There was something very romantic about candle light and cooking with a little camping gas cylinder ooh and the excitment about power cuts to a child, its such a shame that adult eyes see things so very differently.
But we had to grow up. oh.
Maureen
Newcastle.
hi hunnie
sorry my comments made you see red, fortunatly those memories are not my good old days, although i must say they are for my mum and dad during and after the war, tin baths and outside toilets, luckily for me london was progressing by 1958 when i was born, so by the time i was a teenager in the 70s all that was a thing of the past, coming from generations born and bred in lambeth walk storys were passed down in familys about scrimping and saving and hand me downs , my mum lost her mum when she was 6, grandad was away fighting so mum and her sisters were,pushed about from pillar to post, my dad lost his dad to the war, by the time my dad was 9 he was scavaging in the bins to keep his family together my parents were just very determined that my brother and i would never no such hardship, and we had the most wonderfull happy childhood, mum and dad worked hard and saved harder, and if they could’nt afford it they would’nt buy it. mum hated tally men and debt, a principle which i still live by and instilled into my children.Before the 70s we lived in a prefab(again central heating) and mum did early morning and evening cleaning.Idont know enough about a north south devide to comment, i’ve never been politically minded and i hav’nt a clue about house prices( husbands dept)maybe the programe should choose a family from london to get a different view on things
tricia ,london
hi maureen
i did reply to your comments but for some reason its not appearing, anyhow now im confused by your comments, why do you see red?
I find the show It Never Did Me Any Harm unbelievable.
I was born in 55 and grew up in the seventies at Portsmouth UK.

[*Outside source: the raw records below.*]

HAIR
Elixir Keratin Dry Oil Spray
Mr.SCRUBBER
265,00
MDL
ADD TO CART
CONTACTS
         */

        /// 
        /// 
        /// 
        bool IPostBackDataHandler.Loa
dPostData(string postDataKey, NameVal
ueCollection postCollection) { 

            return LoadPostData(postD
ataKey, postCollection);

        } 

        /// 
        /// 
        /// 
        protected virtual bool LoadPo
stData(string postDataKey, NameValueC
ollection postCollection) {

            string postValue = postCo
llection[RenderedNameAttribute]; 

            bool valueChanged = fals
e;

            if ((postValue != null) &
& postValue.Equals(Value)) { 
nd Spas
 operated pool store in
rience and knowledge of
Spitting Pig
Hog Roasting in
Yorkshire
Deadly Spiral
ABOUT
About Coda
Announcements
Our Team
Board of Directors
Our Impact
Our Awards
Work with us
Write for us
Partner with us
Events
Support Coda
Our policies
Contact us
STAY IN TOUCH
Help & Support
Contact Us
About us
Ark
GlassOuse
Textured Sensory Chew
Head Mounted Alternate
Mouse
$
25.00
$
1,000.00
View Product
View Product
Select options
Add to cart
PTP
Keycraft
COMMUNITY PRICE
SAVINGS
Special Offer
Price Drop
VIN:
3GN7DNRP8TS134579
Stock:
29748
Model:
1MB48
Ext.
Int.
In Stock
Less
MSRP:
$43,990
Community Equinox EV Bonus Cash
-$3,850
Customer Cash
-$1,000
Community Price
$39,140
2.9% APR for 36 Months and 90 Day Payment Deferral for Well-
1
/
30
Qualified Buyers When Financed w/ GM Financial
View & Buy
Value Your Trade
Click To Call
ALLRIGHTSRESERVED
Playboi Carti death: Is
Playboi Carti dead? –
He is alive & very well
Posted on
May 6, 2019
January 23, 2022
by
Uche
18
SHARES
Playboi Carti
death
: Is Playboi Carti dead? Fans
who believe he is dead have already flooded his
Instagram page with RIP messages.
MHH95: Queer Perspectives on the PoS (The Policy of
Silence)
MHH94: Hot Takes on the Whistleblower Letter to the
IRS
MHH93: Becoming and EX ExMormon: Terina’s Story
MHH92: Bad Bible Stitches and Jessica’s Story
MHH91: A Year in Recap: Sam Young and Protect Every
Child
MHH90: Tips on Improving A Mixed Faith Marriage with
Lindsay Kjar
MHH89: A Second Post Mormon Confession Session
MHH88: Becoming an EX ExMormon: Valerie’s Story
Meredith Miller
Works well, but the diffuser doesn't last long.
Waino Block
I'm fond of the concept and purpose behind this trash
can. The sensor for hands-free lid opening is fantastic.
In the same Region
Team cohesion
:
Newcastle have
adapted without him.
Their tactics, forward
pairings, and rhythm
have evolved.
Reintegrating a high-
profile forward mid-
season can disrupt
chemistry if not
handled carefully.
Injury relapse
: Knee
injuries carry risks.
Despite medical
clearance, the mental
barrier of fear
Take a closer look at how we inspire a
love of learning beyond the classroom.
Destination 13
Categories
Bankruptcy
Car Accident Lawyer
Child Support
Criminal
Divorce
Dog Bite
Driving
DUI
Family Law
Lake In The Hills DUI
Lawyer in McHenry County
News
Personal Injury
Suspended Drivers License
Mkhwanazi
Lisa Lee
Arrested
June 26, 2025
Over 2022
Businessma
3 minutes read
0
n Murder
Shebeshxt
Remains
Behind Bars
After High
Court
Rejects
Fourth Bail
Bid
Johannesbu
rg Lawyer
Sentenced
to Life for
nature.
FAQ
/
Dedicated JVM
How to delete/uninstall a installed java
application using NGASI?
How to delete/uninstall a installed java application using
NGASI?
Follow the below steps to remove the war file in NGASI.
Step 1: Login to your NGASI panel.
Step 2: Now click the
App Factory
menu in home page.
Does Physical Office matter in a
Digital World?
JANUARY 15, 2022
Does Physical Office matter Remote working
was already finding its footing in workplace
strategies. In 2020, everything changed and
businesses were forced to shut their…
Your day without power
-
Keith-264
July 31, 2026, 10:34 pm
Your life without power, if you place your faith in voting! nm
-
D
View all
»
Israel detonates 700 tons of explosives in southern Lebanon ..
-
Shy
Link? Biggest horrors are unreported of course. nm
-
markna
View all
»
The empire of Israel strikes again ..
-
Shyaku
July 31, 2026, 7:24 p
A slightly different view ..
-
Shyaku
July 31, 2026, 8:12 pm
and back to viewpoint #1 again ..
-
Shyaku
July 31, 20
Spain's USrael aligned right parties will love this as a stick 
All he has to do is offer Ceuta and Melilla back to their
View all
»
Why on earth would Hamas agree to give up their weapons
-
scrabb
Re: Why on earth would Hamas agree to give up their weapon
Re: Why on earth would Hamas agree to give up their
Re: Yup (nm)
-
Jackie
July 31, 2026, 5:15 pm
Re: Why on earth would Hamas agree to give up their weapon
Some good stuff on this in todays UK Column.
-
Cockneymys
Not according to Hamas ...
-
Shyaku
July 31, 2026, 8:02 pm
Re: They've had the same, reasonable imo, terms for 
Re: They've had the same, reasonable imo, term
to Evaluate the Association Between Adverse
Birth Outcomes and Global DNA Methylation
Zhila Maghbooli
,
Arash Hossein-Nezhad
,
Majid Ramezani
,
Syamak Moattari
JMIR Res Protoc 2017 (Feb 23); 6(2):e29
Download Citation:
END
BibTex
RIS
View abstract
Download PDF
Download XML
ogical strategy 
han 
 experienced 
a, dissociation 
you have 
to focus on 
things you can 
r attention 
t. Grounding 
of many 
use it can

At this time Portsmouth because of the Navy had low wages compared to say Southampton down the road.
So my Mother worked, my Father gambled (got kicked out when I was sixteen). Not once was I hit, never had to do housework, worked as paper boy for a pound a week as I never had pocket money.
Once home from school I was straight out with mates, we never hung around with adults, dident this bloke have any mates?
I had very few toys mainly boardgames, so what, I listened to records and hung around a cafe or park.
Now I come from a large family, 8 aunts and 8 uncles so plenty of cousins. Majority were working class, either renting or council so we were all in the same situation.
As for electronic games and DVD’s, what about pinball machines, mid seventies, video came out along with handheld game machines.
Also, before the oil war the seventies had plenty of work and if you dident want to work the dole was easy. A few of my uncles survived quite good on it.
So it comes to this I can’t see what this bloke is about, does he come a different world, if he was talking about the sixties I might relate to him better, I grew up in the country in the sixties and money was more of a concern to the family.
I’ve noticed that people talking about the past seem to exaggerate only the bad aspects.